Founding MLE (On-device AI)

Greylock

Greylock

Software Engineering, Data Science

Redwood City, CA, USA

Posted on May 10, 2026

Summary

Early-stage AI investment of ours, founded by a successful repeat entrepreneur, is looking to hire a Senior Machine Learning Engineer or Applied Research Scientist focused on efficient on-device and edge-deployed language models.

This will be one of the earliest ML hires and a foundational technical role inside the company.
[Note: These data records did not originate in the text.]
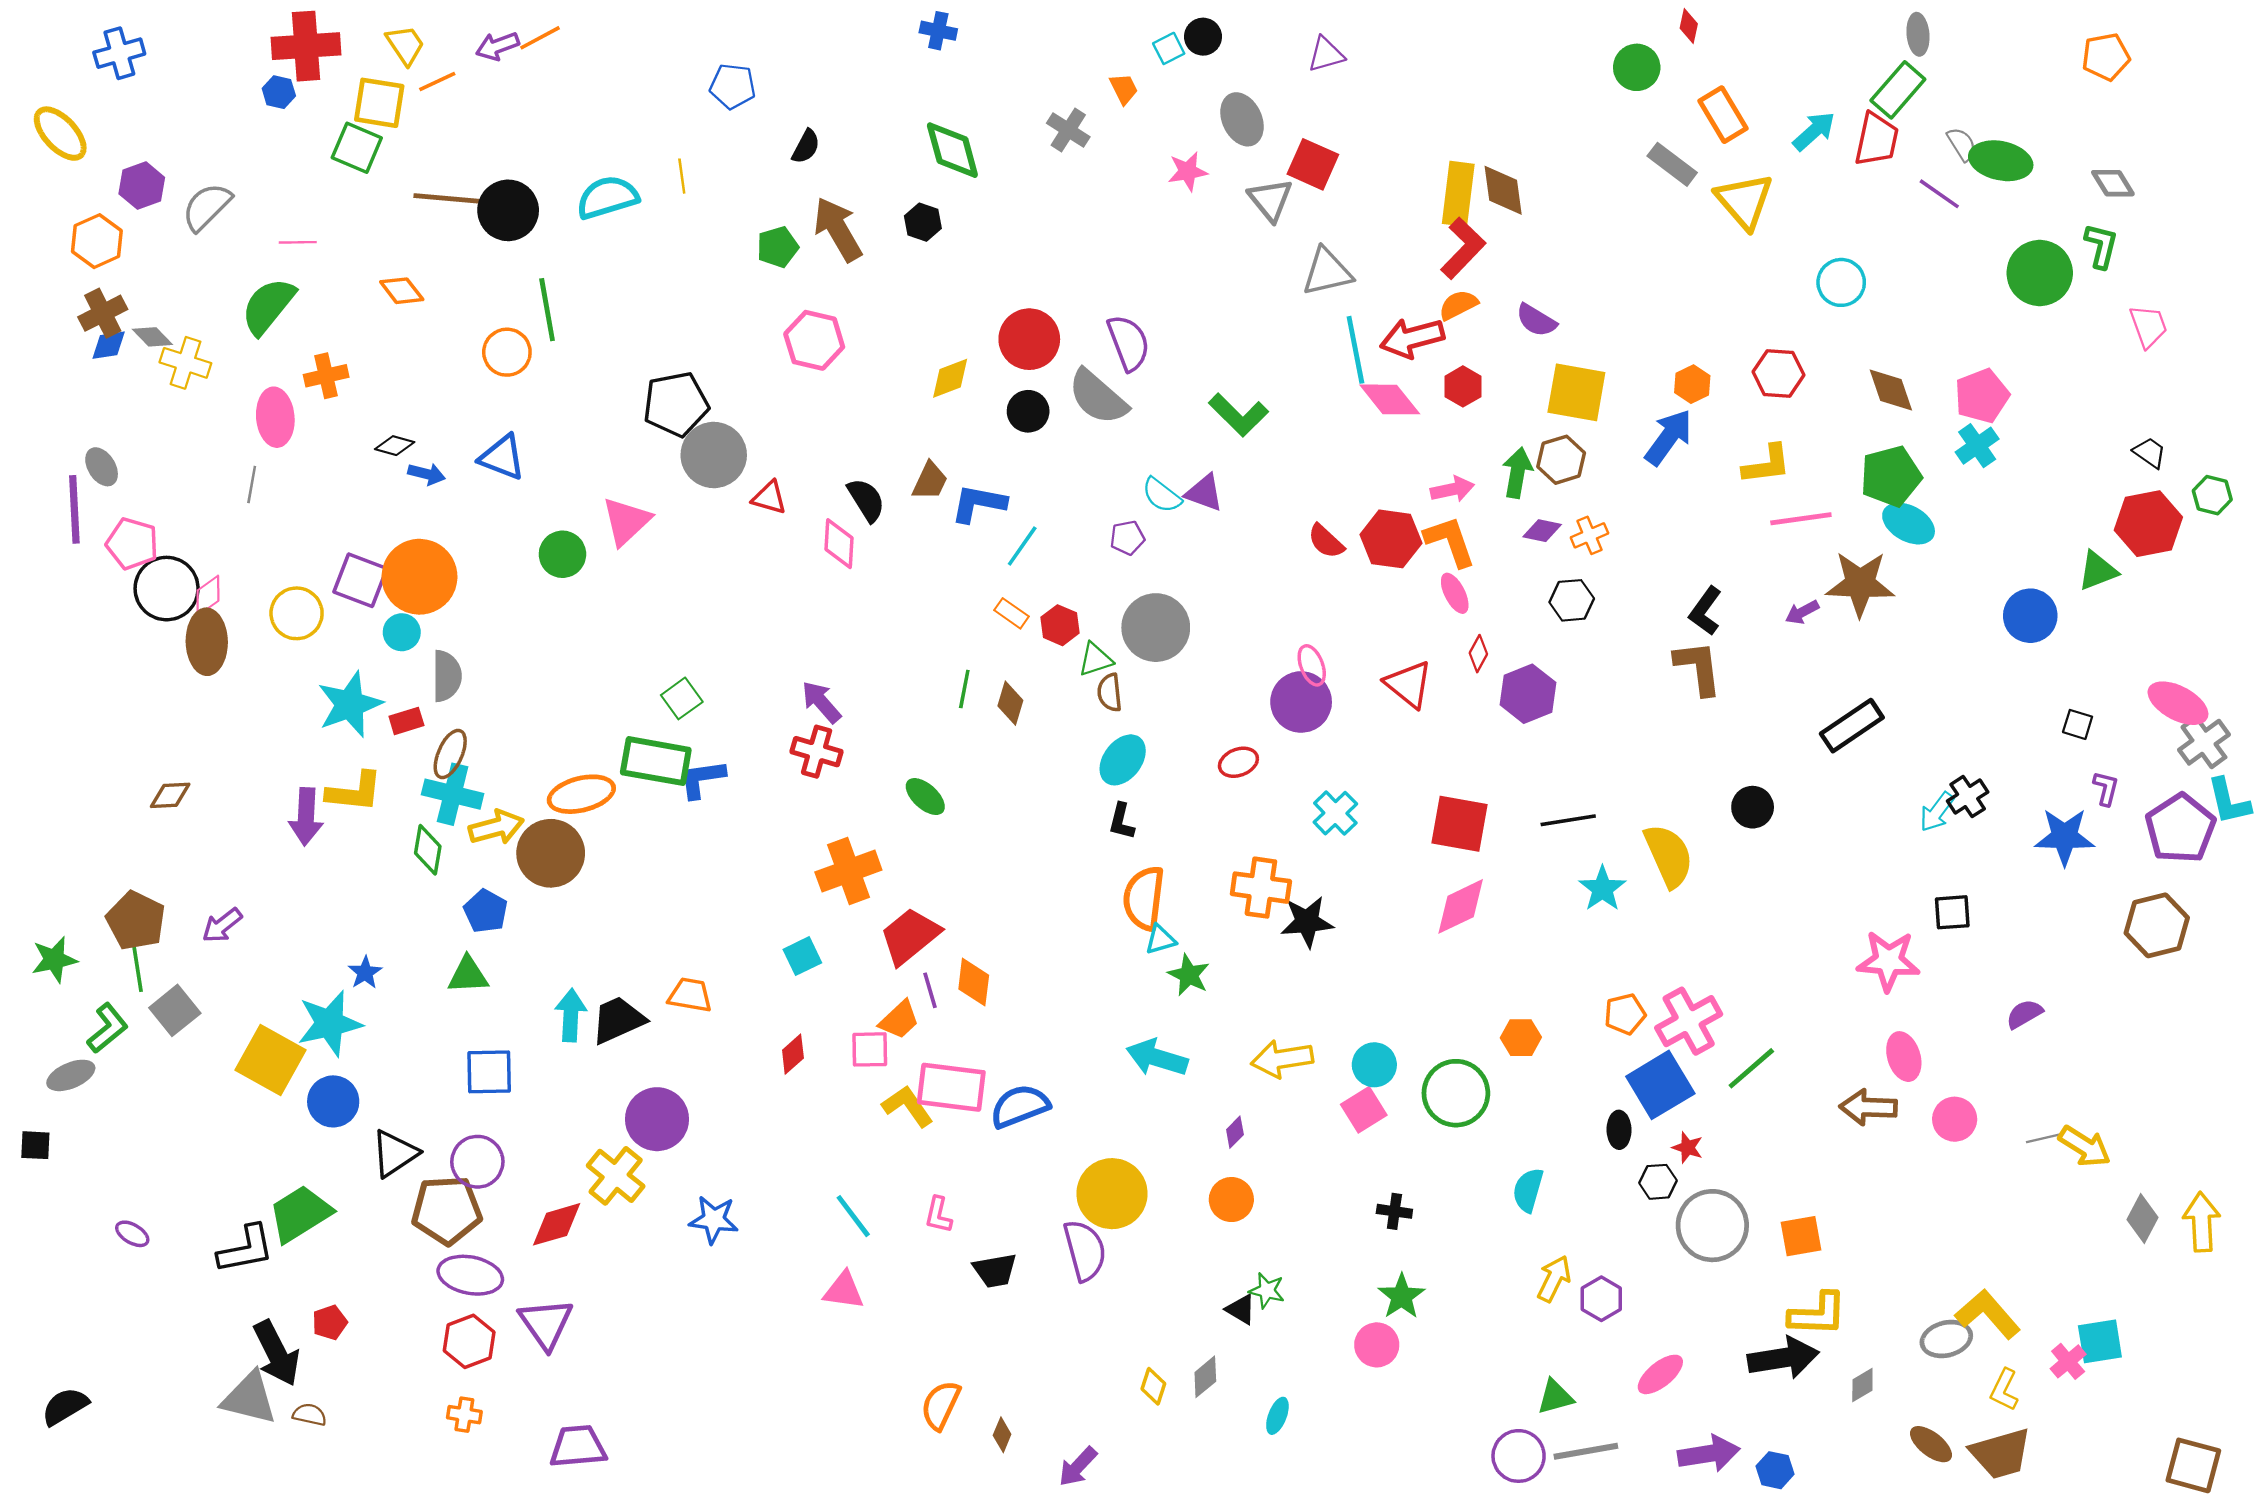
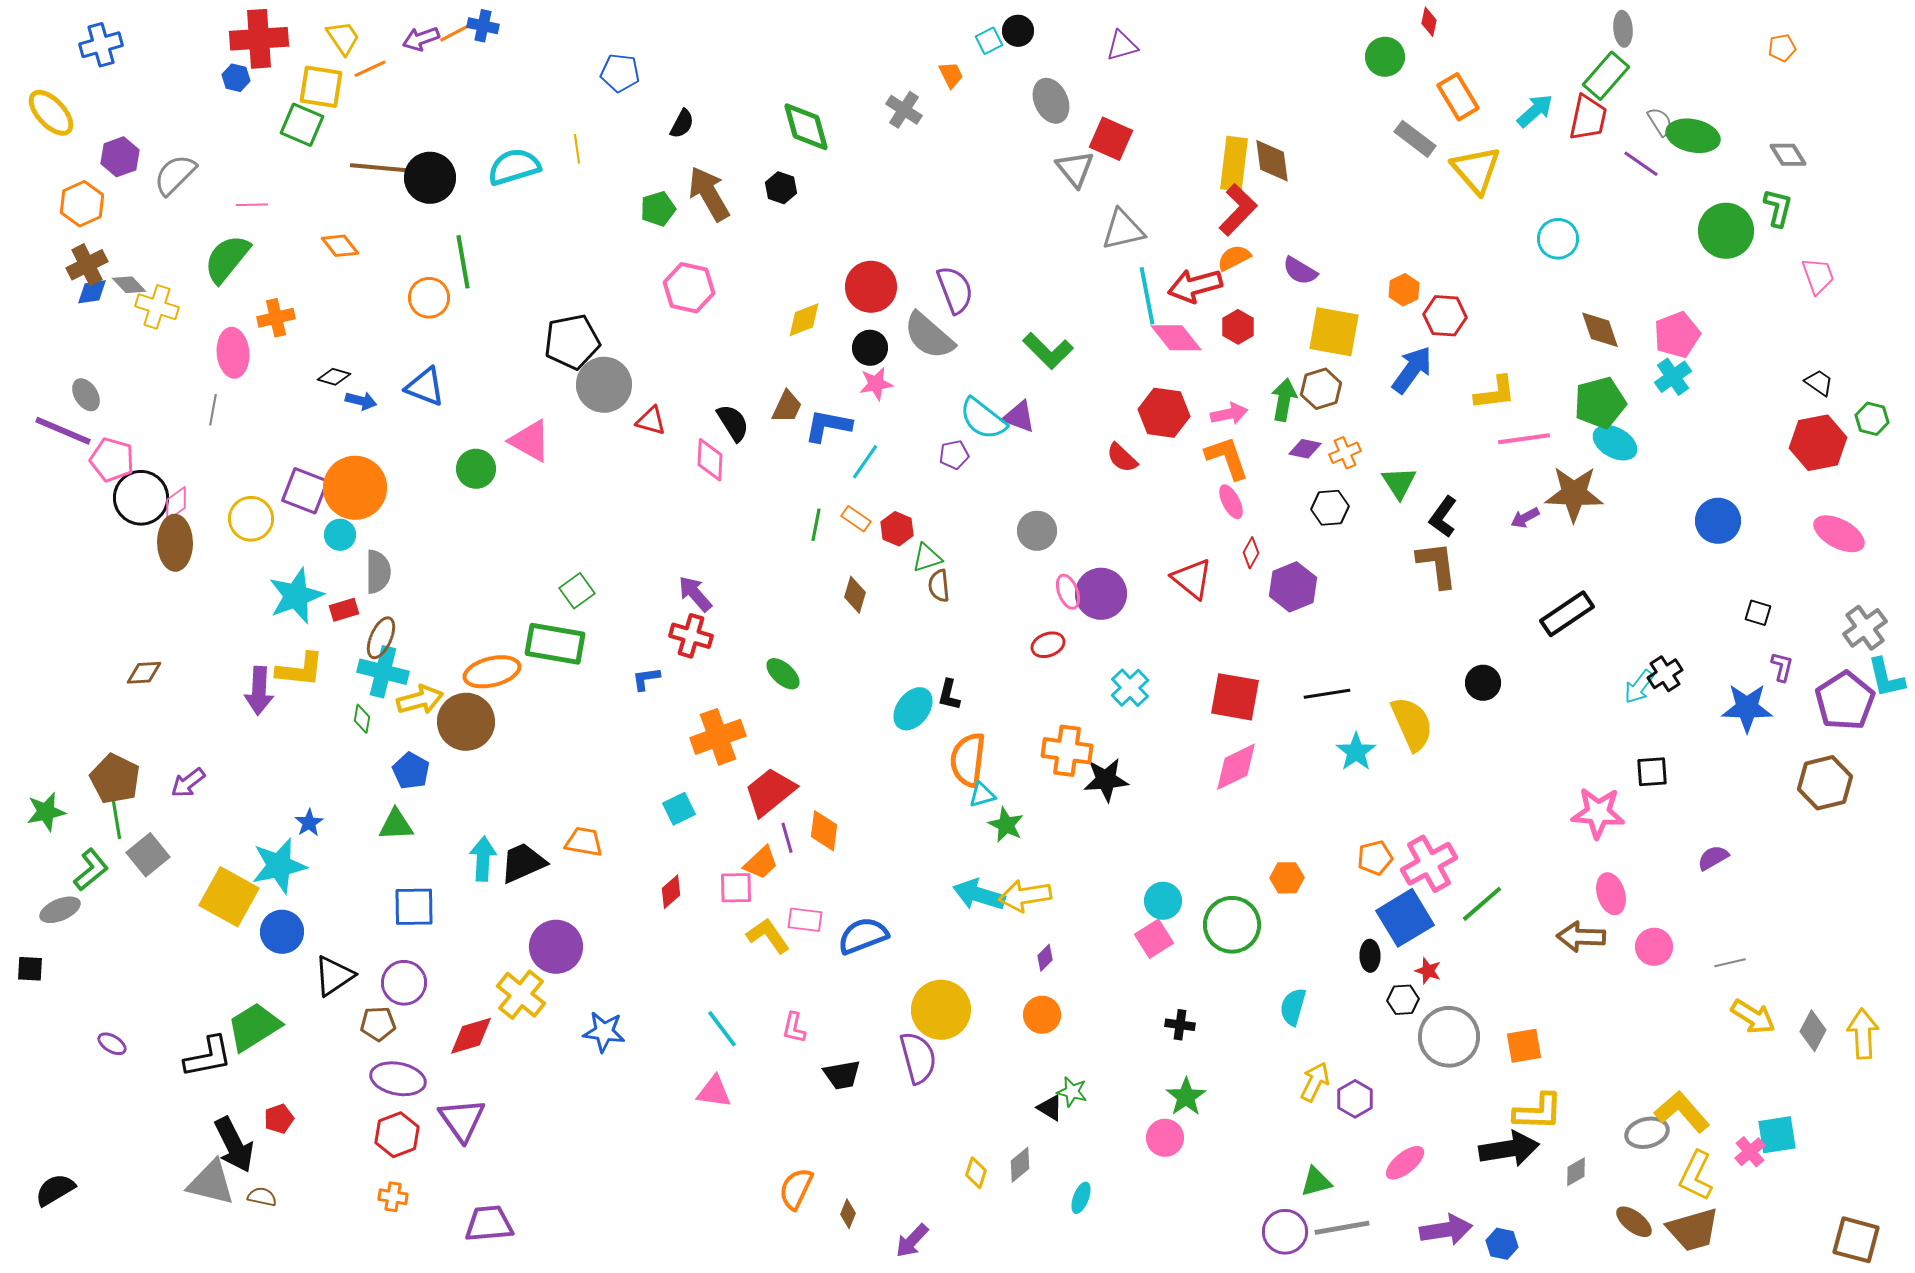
blue cross: (938, 31) -> (483, 26), moved
orange pentagon: (2106, 57) -> (1782, 48), size x0.7
pink star: (1188, 171) -> (876, 384), moved
red hexagon: (1779, 373) -> (1445, 316), moved
orange hexagon: (1692, 384) -> (1404, 290), moved
cyan semicircle: (1162, 495) -> (983, 419), size x1.4
purple line: (74, 509) -> (63, 431), turned -64
pink triangle: (626, 521) -> (530, 441), turned -48
red hexagon: (1391, 539) -> (1164, 413), moved
green triangle: (2098, 571) -> (1399, 483), moved, turned -42
gray circle: (1156, 628) -> (1037, 531), moved, size x0.7
pink ellipse: (1312, 665) -> (1068, 592), moved
green line: (964, 689) -> (816, 525), moved
pink ellipse: (2178, 703) -> (1839, 534), moved
cyan ellipse: (1123, 760) -> (913, 709), moved
blue L-shape: (702, 779) -> (646, 679), moved, size x0.7
green diamond: (428, 850) -> (362, 719), size x0.7
yellow arrow: (1282, 1059) -> (1025, 896), moved
pink rectangle: (951, 1087) -> (805, 920), size x0.6
yellow arrow: (2085, 1146) -> (1753, 1017), moved
brown pentagon: (447, 1210) -> (378, 1024), size x0.6
yellow L-shape: (2004, 1390) -> (1696, 1176), size x1.4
The person will help architect and build core ML systems focused on efficient inference, model optimization, deployment reliability, and production-scale edge AI infrastructure.

The role sits at the intersection of applied ML research, inference systems, and production engineering.

What You’ll Work On

  • Architect and build core ML infrastructure for efficient language model deployment
  • Optimize small language models for constrained compute and memory environments
  • Improve inference latency, throughput, memory footprint, and deployment reliability
  • Develop production-ready pipelines for model evaluation, benchmarking, deployment, and monitoring
  • Translate experimental research code into scalable, maintainable production systems
  • Work closely across research and engineering to productionize new model capabilities
  • Help define long-term technical direction across edge AI and inference systems

Key Qualifications

  • Strong experience deploying ML systems or language models in constrained runtime environments
  • Deep understanding of model optimization techniques including quantization, distillation, pruning, and efficient inference
  • Experience with modern inference runtimes, deployment frameworks, or accelerated ML systems
  • Strong systems intuition around latency, memory efficiency, and real-time inference behavior
  • Strong PyTorch experience and comfort operating across both research and production environments
  • Experience building scalable ML infrastructure and evaluation pipelines
  • Ability to operate independently in ambiguous, zero-to-one startup environments
  • Prior experience leading small, high-impact technical initiatives or teams preferred

Strong Plus Signals

  • Experience working with small language models (SLMs) or edge-deployed LLM systems
  • Background in embedded AI, systems optimization, runtime engineering, or inference infrastructure
  • Familiarity with low-level performance optimization or hardware-aware ML deployment
  • Experience productionizing transformer-based systems in resource-constrained environments

Background

  • Advanced degree in Computer Science, Electrical Engineering, Applied Mathematics, or related field preferred
  • 4+ years of relevant industry or applied research experience

Please note:

There are no fees associated with any of the support we provide our investments. Greylock Talent provides free candidate referrals/introductions to all of our active investments (one of the many services we provide).

Due to the volume of applicants we typically receive, a follow-up email will not be sent unless a match is identified.